* [DATA RECORDS]:
---*---

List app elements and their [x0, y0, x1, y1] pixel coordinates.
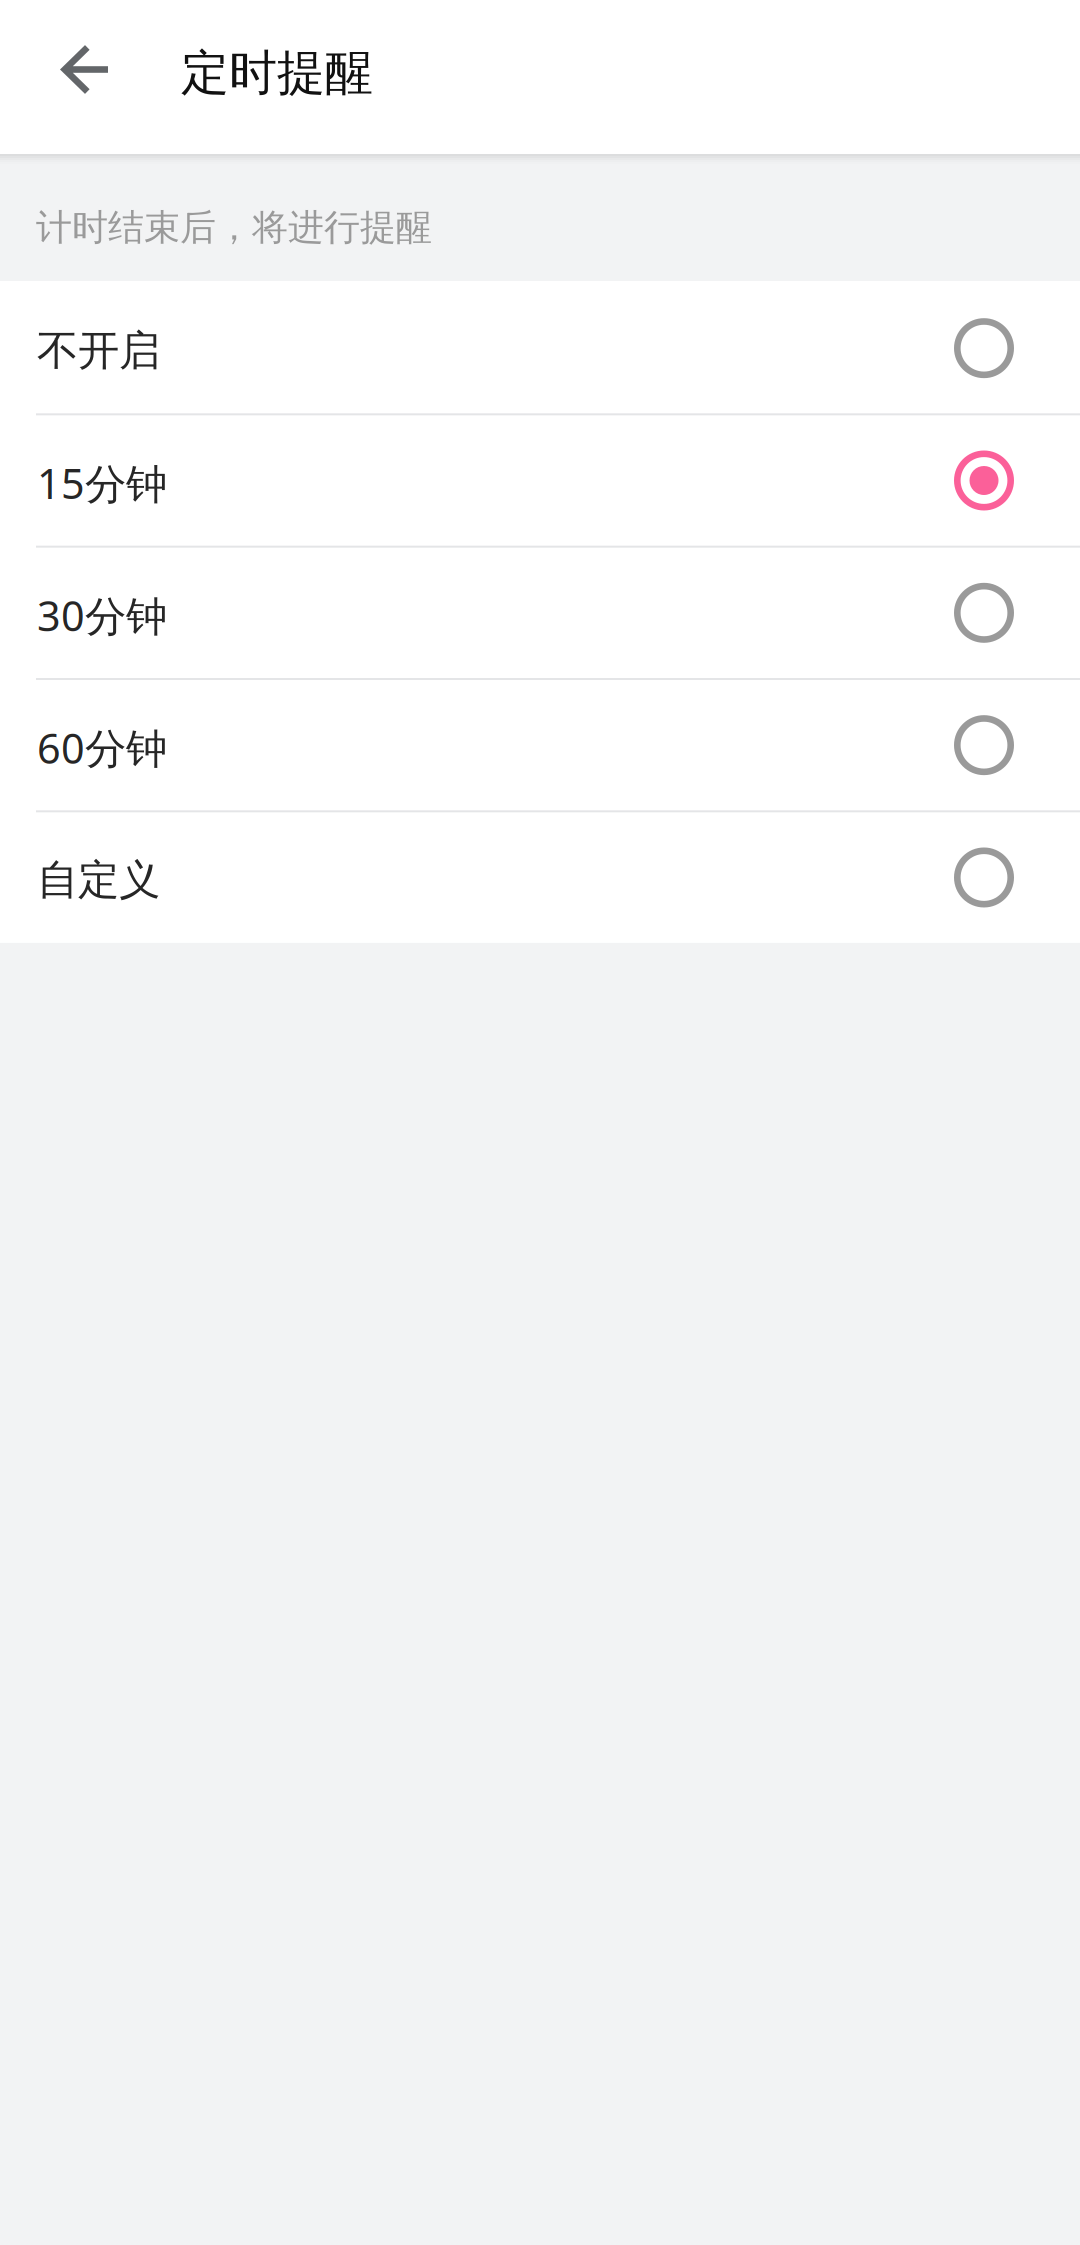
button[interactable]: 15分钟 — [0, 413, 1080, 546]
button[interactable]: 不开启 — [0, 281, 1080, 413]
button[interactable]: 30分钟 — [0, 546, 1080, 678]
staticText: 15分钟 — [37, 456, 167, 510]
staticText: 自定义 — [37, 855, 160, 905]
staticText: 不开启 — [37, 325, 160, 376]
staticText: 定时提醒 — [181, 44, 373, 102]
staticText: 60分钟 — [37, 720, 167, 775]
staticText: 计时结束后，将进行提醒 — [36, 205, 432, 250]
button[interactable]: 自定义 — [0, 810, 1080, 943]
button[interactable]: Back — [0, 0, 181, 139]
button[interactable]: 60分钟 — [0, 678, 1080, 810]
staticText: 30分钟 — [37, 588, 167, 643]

---*---

* [TASK GOAL]:
With the pictures excluded, the records are to be reproduced exactly.

* [ANSWER TO THIS EXERCISE]:
List app elements and their [x0, y0, x1, y1] pixel coordinates.
button[interactable]: 15分钟 — [0, 413, 1080, 546]
button[interactable]: 不开启 — [0, 281, 1080, 413]
button[interactable]: 30分钟 — [0, 546, 1080, 678]
staticText: 15分钟 — [37, 456, 167, 510]
staticText: 自定义 — [37, 855, 160, 905]
staticText: 不开启 — [37, 325, 160, 376]
staticText: 定时提醒 — [181, 44, 373, 102]
staticText: 60分钟 — [37, 720, 167, 775]
staticText: 计时结束后，将进行提醒 — [36, 205, 432, 250]
button[interactable]: 自定义 — [0, 810, 1080, 943]
button[interactable]: Back — [0, 0, 181, 139]
button[interactable]: 60分钟 — [0, 678, 1080, 810]
staticText: 30分钟 — [37, 588, 167, 643]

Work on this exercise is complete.